Andy tries shaking the drunk guy off us by telling him goodnight and sending him on his way. But the dude just won’t take the hint.
Just as my wife reaches the car, with the guy a few steps behind her, I ask the guy where he thinks he’s going.
He points at my wife and says, “I’m following her.”
That’s when I square up on him. And just then, right at that moment, Andy, who Whiteboy had momentarily forgotten about, crouches down and behind the dude and comes up launching a massive swing with his right that smashes against the side of the dude’s face and head. The guy collapses to the cold concrete like a sack of shit, moaning and groaning like he has severe brain damage.

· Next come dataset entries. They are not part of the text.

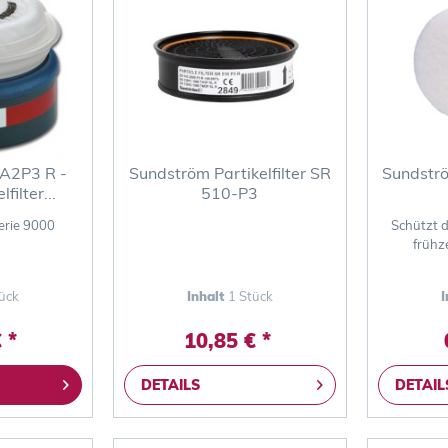
A2P3 R -
Sundström Partikelfilter SR
Sundströ
filter...
510-P3
erie 9000
Schützt d
frühz
ück
Inhalt
1 Stück
I
 *
10,85 € *
DETAILS
DETAIL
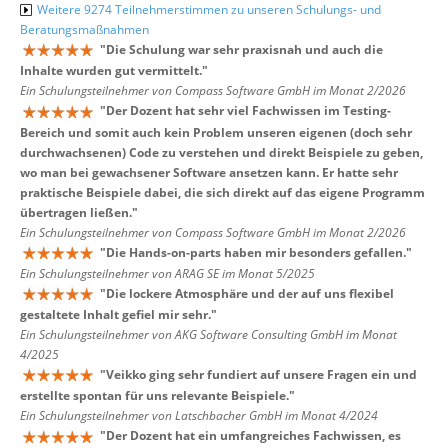
Weitere 9274 Teilnehmerstimmen zu unseren Schulungs- und
Beratungsmaßnahmen
"
Die Schulung war sehr praxisnah und auch die
Inhalte wurden gut vermittelt.
"
Ein Schulungsteilnehmer von Compass Software GmbH im Monat 2/2026
"
Der Dozent hat sehr viel Fachwissen im Testing-
Bereich und somit auch kein Problem unseren eigenen (doch sehr
durchwachsenen) Code zu verstehen und direkt Beispiele zu geben,
wo man bei gewachsener Software ansetzen kann. Er hatte sehr
praktische Beispiele dabei, die sich direkt auf das eigene Programm
übertragen ließen.
"
Ein Schulungsteilnehmer von Compass Software GmbH im Monat 2/2026
"
Die Hands-on-parts haben mir besonders gefallen.
"
Ein Schulungsteilnehmer von ARAG SE im Monat 5/2025
"
Die lockere Atmosphäre und der auf uns flexibel
gestaltete Inhalt gefiel mir sehr.
"
Ein Schulungsteilnehmer von AKG Software Consulting GmbH im Monat
4/2025
"
Veikko ging sehr fundiert auf unsere Fragen ein und
erstellte spontan für uns relevante Beispiele.
"
Ein Schulungsteilnehmer von Latschbacher GmbH im Monat 4/2024
"
Der Dozent hat ein umfangreiches Fachwissen, es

Thinking those cholos were with this guy and that they were hiding somewhere nearby, ready to spring out on us according to their plan, I jumped into the driver seat and started pulling out.
“You’re gonna run him over!” my wife and Andy were screaming. But I didn’t care. If you wanna get crazy at two in the morning and come at my wife down in a parking garage on the Vegas strip, then all bets are off. Maybe you don’t forfeit your life, but you at least have the right to get knocked the fuck out and potentially ran the fuck over.
Before I could learn this motherfucker though, Andy jumped out of the car and cleared dude’s limp body from behind the tires. The guy was squirming and moaning on the floor with his eyes closed like some dying thing as we peeled away.
Till this day I wonder what he thinks happened to him that night in the parking garage at the Cosmo, whether he remembers much, or if he thinks he got randomly got jumped some brown guys.
That’s what I mean about people coming to Vegas and thinking they can’t get touched. There’s this popular myth that, in Vegas, anything goes. But anything does not go in Vegas. So if you come here thinking that it does, the only thing going anywhere is you to the emergency room.
But come to Vegas, and enjoy the city—there’s some good nature spots too, I forgot to mention, like Red Rock Canyon, Valley of Fire, or even the Hoover Dam, which is only 20 minutes away. But have fun. You deserve to let loose and party. Shit, don’t we all? I mean, we’ve survived the worst global pandemic in a century, plus the worst economic slump since Babe Ruth wore the pinstripes, and we survived them both at same damn time.
That’s something to celebrate, and Vegas was tailor-made for celebrating.
But don’t get too crazy. Don’t bother anybody, especially the locals, and especially me.
And if you do bump into me on the Strip— Matter of fact, don’t bump into me on the Strip, or anywhere. But if you see me on the Strip, and it’s after 3 PM—or any time, who am I kidding—don’t bother asking me for directions. Cuz I’ll be on my fifth drink and third joint, and your guess will be as good as mine.